Je ne me suis jamais senti intimidé. Oui, il y avait des personnes qui parlaient fort, certaines avec des opinions tranchées. Mais est-ce que ça prenait la Loi sur les mesures d’urgence, cette loi massue avec des mesures qui ont des airs de mesures de guerre, pour régler le problème ? Non.

Ed Fast, député conservateur

Le député libéral Peter Fragiskatos a ensuite tenu à nuancer.

« C’est une façon étrange de voir les choses que d’affirmer que la loi accorde des pouvoirs de style martial au gouvernement. C’est aussi la mauvaise façon de le voir, car la loi est sujette à la Charte, elle est limitée dans le temps et elle est concentrée géographiquement », a-t-il rétorqué.

Le vote sur le recours à la Loi sur les mesures d’urgence aura lieu lundi soir, à 20 h.

Si elle est avalisée par les députés, elle se rendra au Sénat.

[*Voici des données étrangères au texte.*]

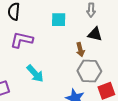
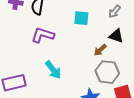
gray arrow: (91, 10) -> (114, 11), turned 32
brown arrow: (80, 50) -> (100, 50), turned 56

Quelques pouvoirs décrétés

Le gouvernement a publié deux décrets, mardi dernier, après avoir proclamé l’état d’urgence. L’un est de nature plus opérationnelle, tandis que l’autre concerne le volet économique de la crise – des fonds venant de l’étranger auraient donné un élan au convoi. Le premier interdit notamment aux étrangers et aux mineurs de participer à des rassemblements jugés illégaux, et il oblige « toute personne » à fournir aux ministres de la Sécurité publique, de la Protection civile et au commissaire de la GRC toutes les ressources requises. Le second exige entre autres des institutions bancaires qu’elles gèlent les comptes bancaires appartenant à des gens qui participent au mouvement ou le soutiennent, et que les plateformes de sociofinancement rapportent toute transaction importante ou suspecte au Centre d’analyse des opérations et déclarations financières du Canada.

En savoir plus
  • 30 jours
    La Loi sur les mesures d’urgence, qui est en vigueur depuis lundi dernier, cesse de l’être après 30 jours. Mais si la Chambre des communes ou le Sénat ne votent pas en faveur de la motion de déclaration de l’état d’urgence, celle-ci est révoquée le jour même.